Work instructions
Exact reproduction of every entry is required.

Given records
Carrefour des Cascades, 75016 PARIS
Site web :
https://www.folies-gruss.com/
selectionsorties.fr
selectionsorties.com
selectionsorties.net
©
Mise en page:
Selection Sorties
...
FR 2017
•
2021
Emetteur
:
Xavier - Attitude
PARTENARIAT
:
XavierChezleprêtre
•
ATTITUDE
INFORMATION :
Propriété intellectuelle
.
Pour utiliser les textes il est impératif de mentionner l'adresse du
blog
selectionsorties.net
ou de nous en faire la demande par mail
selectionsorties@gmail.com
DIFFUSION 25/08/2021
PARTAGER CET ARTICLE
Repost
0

Exercise result
Carrefour des Cascades, 75016 PARIS
Site web :
https://www.folies-gruss.com/
selectionsorties.fr
selectionsorties.com
selectionsorties.net
©
Mise en page:
Selection Sorties
...
FR 2017
•
2021
Emetteur
:
Xavier - Attitude
PARTENARIAT
:
XavierChezleprêtre
•
ATTITUDE
INFORMATION :
Propriété intellectuelle
.
Pour utiliser les textes il est impératif de mentionner l'adresse du
blog
selectionsorties.net
ou de nous en faire la demande par mail
selectionsorties@gmail.com
DIFFUSION 25/08/2021
PARTAGER CET ARTICLE
Repost
0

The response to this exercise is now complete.